The little city-bred girl distinguished the visitor from a country man
at once. Hattie had ideas of her own as to propriety, and so rose to her
feet as Bennett came up, and after a moment's hesitation made him a
little bow. Bennett at once gravely took off his cap.
"Excuse me," he said as though Hattie were twenty-five instead of
twelve. "Is Miss Searight at home?"
"Oh," exclaimed Hattie, delighted, "do you know Miss Searight? She was
my nurse when I was so sick--because you know I had hip disease and
there was an operation. No, she's not here any more. She's gone away,
gone back to the City."
"Gone back to the City?"
"Yes, three or four days ago. But I'm going to write to her this
afternoon. Shall I say who called?" Then, without waiting for a reply,
she added, "I guess I had better introduce myself. My name is Harriet
Campbell, and my papa is Craig V. Campbell, of the Hercules Wrought
Steel Company in the City.
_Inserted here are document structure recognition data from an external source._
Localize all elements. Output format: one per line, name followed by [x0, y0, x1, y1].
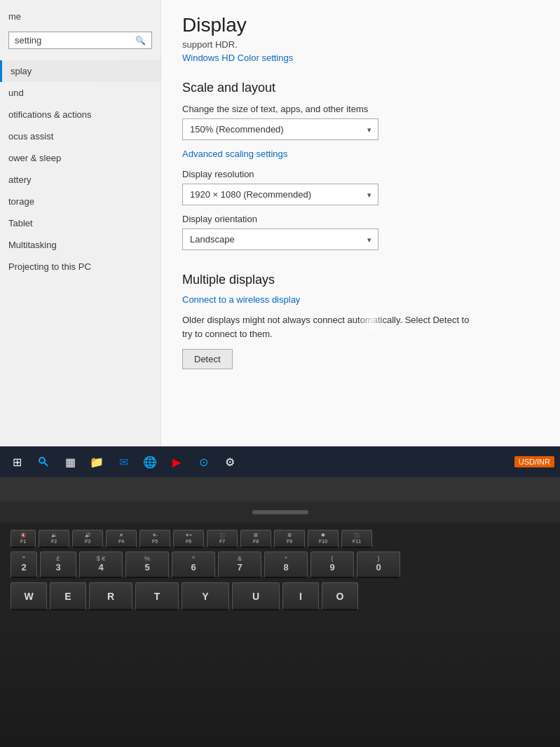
sidebar-home-label: me: [0, 7, 161, 26]
key-6[interactable]: ^6: [172, 551, 215, 578]
sidebar-item-focus[interactable]: ocus assist: [0, 125, 161, 147]
scale-dropdown[interactable]: 150% (Recommended): [182, 118, 378, 140]
keyboard-area: 🔇F1 🔉F2 🔊F3 ✕F4 ☀-F5 ☀+F6 ⬛F7 ⊞F8: [0, 477, 560, 747]
windows-hd-color-link[interactable]: Windows HD Color settings: [182, 53, 293, 63]
usd-inr-badge: USD/INR: [514, 456, 554, 467]
resolution-label: Display resolution: [182, 169, 539, 179]
main-content: Display support HDR. Windows HD Color se…: [161, 0, 560, 477]
key-7[interactable]: &7: [218, 551, 261, 578]
sidebar-item-battery[interactable]: attery: [0, 169, 161, 191]
multiple-displays-title: Multiple displays: [182, 273, 539, 287]
resolution-dropdown-container: 1920 × 1080 (Recommended) ▾: [182, 184, 378, 205]
taskbar-gear-icon[interactable]: ⚙: [219, 451, 241, 473]
taskbar-start-icon[interactable]: ⊞: [6, 451, 28, 473]
key-t[interactable]: T: [135, 582, 179, 610]
taskbar-icons: ⊞ ▦ 📁 ✉ 🌐 ▶ ⊙ ⚙: [6, 451, 241, 473]
sidebar-item-storage[interactable]: torage: [0, 191, 161, 212]
sidebar: me 🔍 splay und otifications & actions oc…: [0, 0, 161, 477]
orientation-label: Display orientation: [182, 214, 539, 224]
search-icon: 🔍: [135, 36, 146, 46]
search-input[interactable]: [15, 35, 113, 46]
sidebar-search-box[interactable]: 🔍: [8, 32, 152, 49]
key-4[interactable]: $ €4: [79, 551, 123, 578]
svg-point-0: [39, 458, 45, 463]
key-f3[interactable]: 🔊F3: [72, 530, 103, 548]
scale-dropdown-container: 150% (Recommended) ▾: [182, 118, 378, 140]
multiple-displays-section: Multiple displays Connect to a wireless …: [182, 273, 539, 369]
key-0[interactable]: )0: [357, 551, 400, 578]
key-o[interactable]: O: [322, 582, 358, 610]
taskbar-outlook-icon[interactable]: ✉: [112, 451, 135, 473]
sidebar-item-multitasking[interactable]: Multitasking: [0, 234, 161, 256]
sidebar-item-sound[interactable]: und: [0, 82, 161, 104]
key-3[interactable]: £3: [40, 551, 76, 578]
key-f4[interactable]: ✕F4: [106, 530, 137, 548]
key-f10[interactable]: ✱F10: [308, 530, 339, 548]
taskbar-search-icon[interactable]: [32, 451, 55, 473]
taskbar: ⊞ ▦ 📁 ✉ 🌐 ▶ ⊙ ⚙ USD/INR: [0, 446, 560, 477]
key-8[interactable]: *8: [264, 551, 308, 578]
page-title: Display: [182, 14, 539, 36]
taskbar-right: USD/INR: [514, 456, 554, 467]
taskbar-globe-icon[interactable]: 🌐: [139, 451, 161, 473]
key-f9[interactable]: ⚙F9: [274, 530, 305, 548]
scale-layout-section-title: Scale and layout: [182, 81, 539, 95]
taskbar-folder-icon[interactable]: 📁: [86, 451, 108, 473]
key-i[interactable]: I: [282, 582, 319, 610]
laptop-screen: me 🔍 splay und otifications & actions oc…: [0, 0, 560, 477]
key-f7[interactable]: ⬛F7: [207, 530, 238, 548]
key-f8[interactable]: ⊞F8: [240, 530, 271, 548]
key-f6[interactable]: ☀+F6: [173, 530, 204, 548]
sidebar-item-projecting[interactable]: Projecting to this PC: [0, 256, 161, 277]
key-f2[interactable]: 🔉F2: [39, 530, 69, 548]
taskbar-ring-icon[interactable]: ⊙: [192, 451, 214, 473]
key-f5[interactable]: ☀-F5: [139, 530, 170, 548]
svg-line-1: [44, 462, 48, 466]
taskbar-youtube-icon[interactable]: ▶: [165, 451, 188, 473]
older-displays-text: Older displays might not always connect …: [182, 313, 477, 341]
taskbar-widget-icon[interactable]: ▦: [59, 451, 81, 473]
key-e[interactable]: E: [50, 582, 86, 610]
number-key-row: "2 £3 $ €4 %5 ^6 &7 *8 (9: [11, 551, 549, 578]
key-f11[interactable]: ⬛F11: [341, 530, 372, 548]
key-5[interactable]: %5: [125, 551, 169, 578]
key-r[interactable]: R: [89, 582, 132, 610]
advanced-scaling-link[interactable]: Advanced scaling settings: [182, 149, 539, 159]
keyboard-body: 🔇F1 🔉F2 🔊F3 ✕F4 ☀-F5 ☀+F6 ⬛F7 ⊞F8: [0, 523, 560, 621]
key-9[interactable]: (9: [310, 551, 354, 578]
key-u[interactable]: U: [232, 582, 280, 610]
sidebar-item-tablet[interactable]: Tablet: [0, 212, 161, 234]
sidebar-item-notifications[interactable]: otifications & actions: [0, 104, 161, 125]
connect-wireless-link[interactable]: Connect to a wireless display: [182, 294, 539, 305]
fn-key-row: 🔇F1 🔉F2 🔊F3 ✕F4 ☀-F5 ☀+F6 ⬛F7 ⊞F8: [11, 530, 549, 548]
key-2[interactable]: "2: [11, 551, 37, 578]
key-y[interactable]: Y: [182, 582, 229, 610]
key-w[interactable]: W: [11, 582, 47, 610]
keyboard-bezel: [0, 502, 560, 523]
letter-key-row: W E R T Y U I O: [11, 582, 549, 610]
resolution-dropdown[interactable]: 1920 × 1080 (Recommended): [182, 184, 378, 205]
keyboard-top-bar: [0, 477, 560, 502]
change-size-label: Change the size of text, apps, and other…: [182, 104, 539, 114]
hdr-support-text: support HDR.: [182, 39, 539, 50]
detect-button[interactable]: Detect: [182, 349, 233, 369]
orientation-dropdown[interactable]: Landscape: [182, 228, 378, 250]
sidebar-item-power[interactable]: ower & sleep: [0, 147, 161, 169]
orientation-dropdown-container: Landscape ▾: [182, 228, 378, 250]
key-f1[interactable]: 🔇F1: [11, 530, 36, 548]
sidebar-item-display[interactable]: splay: [0, 60, 161, 82]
Won't you have a chair?"
The little convalescent and the arctic explorer shook hands with great
solemnity.
"I'm so pleased to meet you," said Bennett. "I haven't a card, but my
name is Ward Bennett--of the Freja expedition," he added. But, to his
relief, the little girl had not heard of him.
"Very well," she said, "I'll tell Miss Searight Mr. Bennett called."
"No," he replied, hesitatingly, "no, you needn't do that."
"Why, she won't answer my letter, you know," explained Hattie,
"because she is afraid her letters would give me typhoid fever,
that they might"--she continued carefully, hazarding a remembered
phrase--"carry the contagion. You see she has gone to nurse a dreadful
case of typhoid fever out at Medford, near the City, and we're so worried
and anxious about her--papa and I. One nurse that had this case has died
already and another one has caught the disease and is very sick, and Miss
Searight, though she knew just how dangerous it was, would go, just
like--like--" Hattie hesitated, then confused memories of her school
reader coming to her, finished with "like Casabianca."